_PROBLEM TO WORK ON_:
Search the entries for the line containing "Given the image: Mask". Repeat it, then every line after it, exactly through the final line.

%%

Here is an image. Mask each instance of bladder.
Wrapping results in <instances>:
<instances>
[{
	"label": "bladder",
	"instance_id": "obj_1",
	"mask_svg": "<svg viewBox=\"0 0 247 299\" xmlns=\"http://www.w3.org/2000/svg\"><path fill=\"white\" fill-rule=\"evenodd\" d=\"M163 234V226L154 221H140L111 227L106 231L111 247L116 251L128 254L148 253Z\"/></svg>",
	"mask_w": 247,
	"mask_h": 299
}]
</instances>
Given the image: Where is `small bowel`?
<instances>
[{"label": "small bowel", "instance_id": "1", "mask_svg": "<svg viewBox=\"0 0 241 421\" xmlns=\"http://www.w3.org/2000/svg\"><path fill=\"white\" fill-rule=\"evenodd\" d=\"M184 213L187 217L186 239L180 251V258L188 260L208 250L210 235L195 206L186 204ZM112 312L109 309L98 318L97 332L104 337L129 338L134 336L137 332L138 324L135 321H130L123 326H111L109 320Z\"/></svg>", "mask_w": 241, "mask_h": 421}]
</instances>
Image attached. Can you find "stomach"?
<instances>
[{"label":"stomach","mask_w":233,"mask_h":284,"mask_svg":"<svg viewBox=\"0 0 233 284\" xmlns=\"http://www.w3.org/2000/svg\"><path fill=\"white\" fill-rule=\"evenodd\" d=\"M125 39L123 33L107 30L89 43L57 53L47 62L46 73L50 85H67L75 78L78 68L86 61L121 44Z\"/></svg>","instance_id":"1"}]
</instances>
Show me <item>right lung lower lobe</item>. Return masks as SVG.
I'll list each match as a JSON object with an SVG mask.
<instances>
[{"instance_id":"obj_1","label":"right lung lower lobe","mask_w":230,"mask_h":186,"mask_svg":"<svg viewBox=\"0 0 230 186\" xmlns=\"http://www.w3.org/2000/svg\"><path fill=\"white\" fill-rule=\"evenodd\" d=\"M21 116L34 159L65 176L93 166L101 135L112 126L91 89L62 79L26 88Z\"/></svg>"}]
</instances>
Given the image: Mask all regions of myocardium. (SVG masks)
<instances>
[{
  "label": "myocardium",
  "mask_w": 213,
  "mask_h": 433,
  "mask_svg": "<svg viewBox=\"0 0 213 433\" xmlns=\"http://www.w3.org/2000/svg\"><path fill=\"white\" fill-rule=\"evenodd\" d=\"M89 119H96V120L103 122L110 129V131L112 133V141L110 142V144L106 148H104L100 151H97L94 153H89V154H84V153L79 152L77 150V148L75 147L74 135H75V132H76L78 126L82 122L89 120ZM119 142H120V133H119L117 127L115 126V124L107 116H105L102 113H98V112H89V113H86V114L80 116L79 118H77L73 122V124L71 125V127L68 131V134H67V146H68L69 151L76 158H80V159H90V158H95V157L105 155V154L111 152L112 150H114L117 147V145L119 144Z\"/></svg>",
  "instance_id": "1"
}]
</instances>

%%

_TASK ANSWER_:
Given the image: Mask all regions of myocardium. (SVG masks)
<instances>
[{
  "label": "myocardium",
  "mask_w": 213,
  "mask_h": 433,
  "mask_svg": "<svg viewBox=\"0 0 213 433\" xmlns=\"http://www.w3.org/2000/svg\"><path fill=\"white\" fill-rule=\"evenodd\" d=\"M89 119H96V120L103 122L110 129V131L112 133V141L110 142V144L106 148H104L100 151H97L94 153H89V154H84V153L79 152L77 150V148L75 147L74 135H75V132H76L78 126L82 122L89 120ZM119 142H120V133H119L117 127L115 126V124L107 116H105L102 113H98V112H89V113H86V114L80 116L79 118H77L73 122V124L71 125V127L68 131V134H67V146H68L69 151L76 158H80V159H90V158H95V157L105 155V154L111 152L112 150H114L117 147V145L119 144Z\"/></svg>",
  "instance_id": "1"
}]
</instances>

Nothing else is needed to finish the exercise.